If you get a `ResourceGroupNotFound` error, you may need to set the correct subscription. This is typically only an issue if your Azure login connects to multiple subscritpions. 

`az account set -s '<subscription name>'`

You can find the `subscription name` or `subscription id` through the (https://portal.azure.com) under the resource group you'd like to use.

## Check environment settings

Show what environment is currently active:

`az ml env show`

If nothing is set, we setup the environment with the existing model management context first: 

` az ml env setup --location <ACCOUNT_REGION> --resource-group <RESOURCE_GROUP> --name pdmmodelmanagement`

using the same `<ACCOUNT_REGION>` and `<RESOURCE_GROUP>` in the previous section. Then set the current environment:

`az ml env set --resource-group <RESOURCE_GROUP> --cluster-name pdmmodelmanagement`

Check that the environment is now set:

`az ml env show`

## Deploy a web service 

These commands assume the current directory contains the webservice assets we created in throughout the notebooks in this scenario (`lstmscore.py`, `modellstm.json`, `modellstm.h5` and `service_schema.json`). Change to the directory where the zip file was unpacked. 

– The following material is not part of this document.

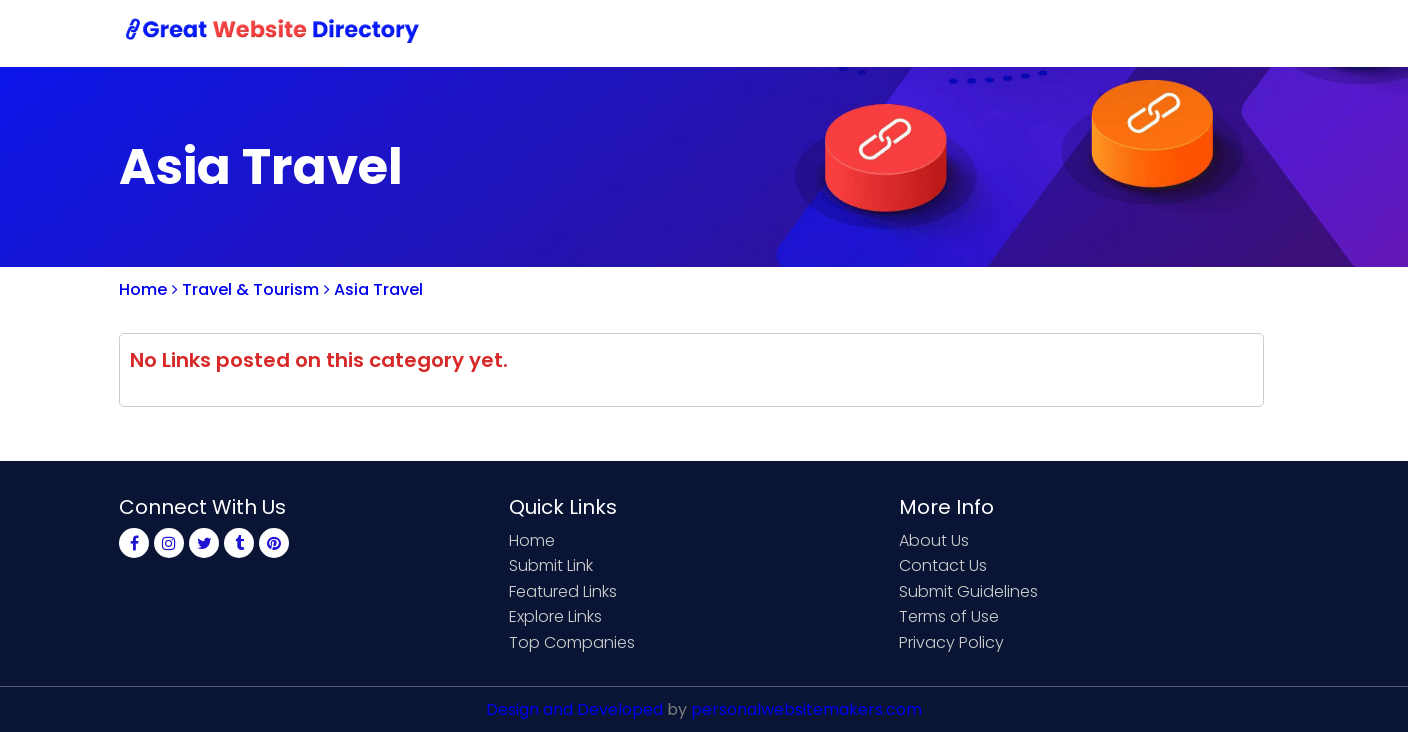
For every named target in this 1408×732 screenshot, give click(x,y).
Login (1189, 32)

The command to create a web service (`<SERVICE_ID>`) with these operationalization assets in the current directory is:

`
az ml service create realtime -f <filename> -r <TARGET_RUNTIME> -m <MODEL_FILE> -s <SCHEMA_FILE> -n <SERVICE_ID> --cpu 0.1
`

The default cluster has only 2 nodes with 2 cores each. Some cores are taken for system components. AMLWorkbench asks for 1 core per service. To deploy multiple services into this cluster, we specify the cpu requirement in the service create command as (--cpu 0.1) to request 10% of a core. 

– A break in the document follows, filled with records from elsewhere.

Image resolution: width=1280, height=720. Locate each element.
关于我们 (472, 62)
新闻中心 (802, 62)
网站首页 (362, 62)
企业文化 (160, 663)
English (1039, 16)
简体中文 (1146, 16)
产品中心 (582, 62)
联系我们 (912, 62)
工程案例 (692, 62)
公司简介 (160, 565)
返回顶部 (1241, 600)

For this example, we will call our webservice `lstmwebservice`. This `SERVICE_ID` must be all lowercase, with no spaces:

`
az ml service create realtime -f lstmscore.py -r python -m modellstm.json -m modellstm.h5 -s service_schema.json -c webservices_conda.yaml --cpu 0.1 -n lstmwebservice
`

This command will take some time to execute. 

## Test your deployment.

Once complete, the `az ml service create` command returns sample usage commands to test the service for both PowerShell and the cmd prompt. We can test this deployment by executing these commands from the command line. 

```
> az ml service usage realtime -i lstmwebservice
Scoring URL:
    http://127.0.0.1:32770/score

Headers:
    Content-Type: application/json

Swagger URL:
    http://127.0.0.1:32770/swagger.json

Sample CLI command:
```



# Conclusion

Working through all of these notebooks, we have completed:

 * Data aquisition in `Code/1_data_aquisition.ipynb` notebook.
 * Time series feature engineering and failure labeling to predict component failures within a 7 day window in the `Code/2_feature_engineering.ipynb` notebook.
 * Model building and evaluation in the `Code/3_model_building.ipynb` notebook.
 * Deployment asset generation and model deployment in the `Code/4_operationalization.ipynb` notebook.